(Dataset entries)
------------------------------------------------------------------------
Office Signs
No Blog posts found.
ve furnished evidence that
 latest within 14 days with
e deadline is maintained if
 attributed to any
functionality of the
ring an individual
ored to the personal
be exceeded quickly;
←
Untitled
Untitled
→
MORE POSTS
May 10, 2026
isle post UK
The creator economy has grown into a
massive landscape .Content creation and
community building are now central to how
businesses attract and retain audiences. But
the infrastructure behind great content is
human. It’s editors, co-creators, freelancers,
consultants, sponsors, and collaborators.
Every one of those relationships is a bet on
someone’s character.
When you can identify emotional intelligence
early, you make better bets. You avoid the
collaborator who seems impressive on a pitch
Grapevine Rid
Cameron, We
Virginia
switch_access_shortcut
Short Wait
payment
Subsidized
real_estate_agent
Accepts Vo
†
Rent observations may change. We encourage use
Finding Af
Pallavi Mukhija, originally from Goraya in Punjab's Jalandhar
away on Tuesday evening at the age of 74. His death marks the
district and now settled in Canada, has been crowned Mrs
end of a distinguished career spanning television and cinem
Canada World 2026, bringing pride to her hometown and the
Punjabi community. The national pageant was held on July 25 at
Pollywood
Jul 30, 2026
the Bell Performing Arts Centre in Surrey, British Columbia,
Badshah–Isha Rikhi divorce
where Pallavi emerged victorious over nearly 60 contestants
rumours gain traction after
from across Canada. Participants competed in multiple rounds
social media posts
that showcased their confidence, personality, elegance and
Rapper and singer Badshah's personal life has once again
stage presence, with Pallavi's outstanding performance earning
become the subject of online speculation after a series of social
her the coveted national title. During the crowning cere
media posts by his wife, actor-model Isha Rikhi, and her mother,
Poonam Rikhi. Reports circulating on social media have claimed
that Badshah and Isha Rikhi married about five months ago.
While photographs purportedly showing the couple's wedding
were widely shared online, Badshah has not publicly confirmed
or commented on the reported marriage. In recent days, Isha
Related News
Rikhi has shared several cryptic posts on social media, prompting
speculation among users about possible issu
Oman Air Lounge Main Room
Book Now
------------------------------------------------------------------------
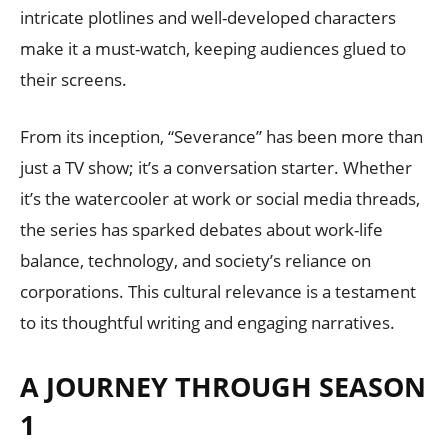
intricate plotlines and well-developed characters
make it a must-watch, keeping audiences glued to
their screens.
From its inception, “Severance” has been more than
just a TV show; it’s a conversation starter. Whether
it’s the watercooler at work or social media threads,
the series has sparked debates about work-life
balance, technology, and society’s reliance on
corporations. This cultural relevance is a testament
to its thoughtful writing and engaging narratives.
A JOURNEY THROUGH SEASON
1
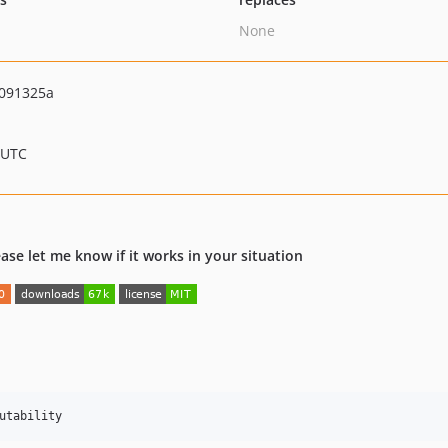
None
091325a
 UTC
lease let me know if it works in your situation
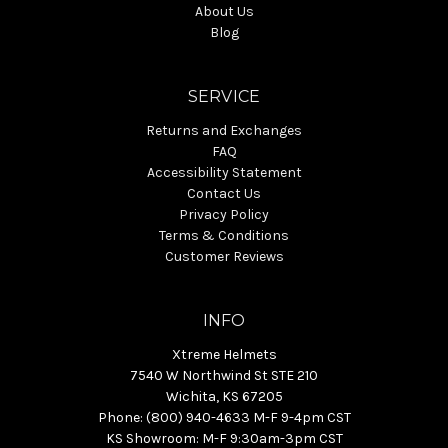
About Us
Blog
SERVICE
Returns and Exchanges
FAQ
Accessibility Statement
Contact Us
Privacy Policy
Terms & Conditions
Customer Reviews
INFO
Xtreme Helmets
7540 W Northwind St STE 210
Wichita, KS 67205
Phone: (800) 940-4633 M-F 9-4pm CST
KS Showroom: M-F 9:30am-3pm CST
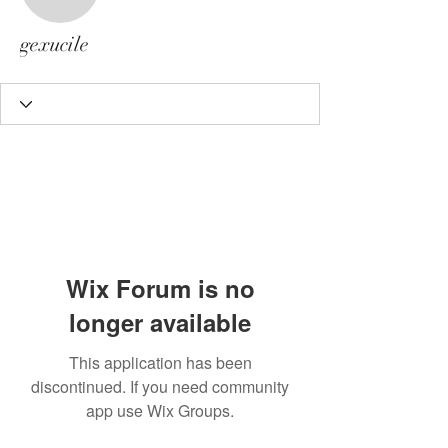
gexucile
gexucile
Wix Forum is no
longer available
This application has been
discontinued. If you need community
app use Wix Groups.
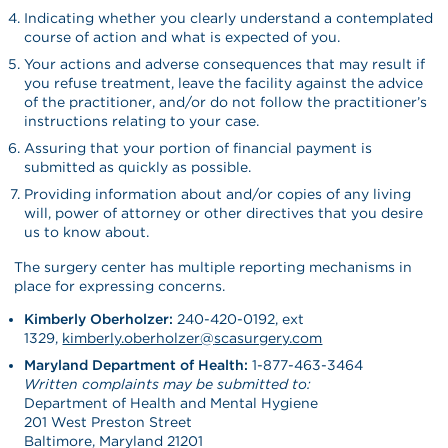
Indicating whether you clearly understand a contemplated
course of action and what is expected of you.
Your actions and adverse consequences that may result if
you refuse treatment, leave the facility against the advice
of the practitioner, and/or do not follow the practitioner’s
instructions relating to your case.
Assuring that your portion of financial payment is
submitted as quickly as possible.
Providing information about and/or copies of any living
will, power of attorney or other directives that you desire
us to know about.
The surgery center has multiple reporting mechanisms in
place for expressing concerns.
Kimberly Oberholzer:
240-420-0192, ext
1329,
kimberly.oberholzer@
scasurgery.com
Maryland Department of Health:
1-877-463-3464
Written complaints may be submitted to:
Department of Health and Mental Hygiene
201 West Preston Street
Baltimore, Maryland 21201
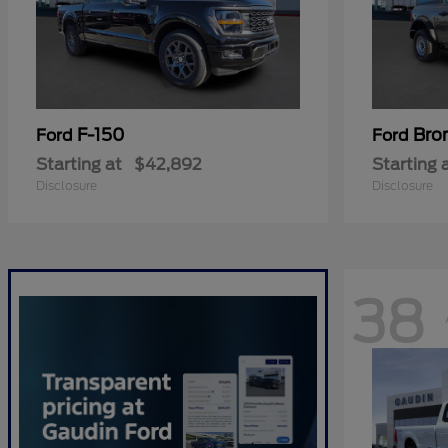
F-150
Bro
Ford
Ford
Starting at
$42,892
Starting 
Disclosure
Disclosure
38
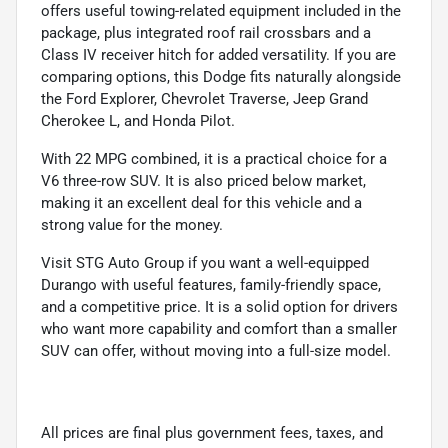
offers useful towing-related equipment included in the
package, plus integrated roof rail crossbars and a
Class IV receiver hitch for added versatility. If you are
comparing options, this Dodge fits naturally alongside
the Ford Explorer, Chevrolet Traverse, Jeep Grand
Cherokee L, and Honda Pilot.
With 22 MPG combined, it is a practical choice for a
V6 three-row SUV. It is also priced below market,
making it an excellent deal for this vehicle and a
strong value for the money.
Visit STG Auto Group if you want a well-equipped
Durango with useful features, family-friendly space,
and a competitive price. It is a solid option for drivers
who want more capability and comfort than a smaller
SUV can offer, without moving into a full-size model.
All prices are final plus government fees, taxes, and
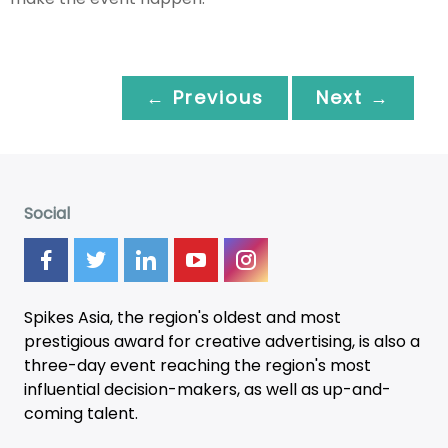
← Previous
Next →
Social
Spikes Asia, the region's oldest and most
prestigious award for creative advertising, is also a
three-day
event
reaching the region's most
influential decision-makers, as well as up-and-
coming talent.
------------------------------------------------------------------------
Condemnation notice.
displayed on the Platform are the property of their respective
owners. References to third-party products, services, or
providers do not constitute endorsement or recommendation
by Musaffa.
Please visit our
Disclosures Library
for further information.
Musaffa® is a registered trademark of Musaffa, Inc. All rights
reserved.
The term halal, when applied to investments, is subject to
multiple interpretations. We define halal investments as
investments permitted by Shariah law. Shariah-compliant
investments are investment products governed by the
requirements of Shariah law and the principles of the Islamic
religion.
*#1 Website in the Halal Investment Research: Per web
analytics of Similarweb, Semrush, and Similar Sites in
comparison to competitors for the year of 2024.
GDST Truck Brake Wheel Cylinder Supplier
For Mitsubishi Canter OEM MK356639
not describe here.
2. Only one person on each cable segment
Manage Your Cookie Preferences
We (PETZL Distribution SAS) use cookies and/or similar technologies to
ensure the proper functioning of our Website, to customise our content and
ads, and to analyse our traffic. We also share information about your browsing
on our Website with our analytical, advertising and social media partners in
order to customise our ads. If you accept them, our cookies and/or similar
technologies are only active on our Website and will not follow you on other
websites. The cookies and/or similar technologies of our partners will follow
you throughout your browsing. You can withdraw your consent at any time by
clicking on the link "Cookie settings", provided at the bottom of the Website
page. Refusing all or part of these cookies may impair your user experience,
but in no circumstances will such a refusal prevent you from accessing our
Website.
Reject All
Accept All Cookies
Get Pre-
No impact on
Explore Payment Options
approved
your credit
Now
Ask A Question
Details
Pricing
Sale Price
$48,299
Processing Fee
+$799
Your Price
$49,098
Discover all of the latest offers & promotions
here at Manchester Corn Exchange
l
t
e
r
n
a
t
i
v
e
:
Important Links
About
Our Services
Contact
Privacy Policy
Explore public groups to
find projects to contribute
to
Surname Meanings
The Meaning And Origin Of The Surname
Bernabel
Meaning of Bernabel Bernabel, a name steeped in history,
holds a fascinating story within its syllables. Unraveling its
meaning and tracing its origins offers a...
------------------------------------------------------------------------
▶ **PROBLEM TO WORK ON**: Write out every line from the entries where "quickly" appears.

▶ **ANSWER AREA**:
be exceeded quickly;
submitted as quickly as possible.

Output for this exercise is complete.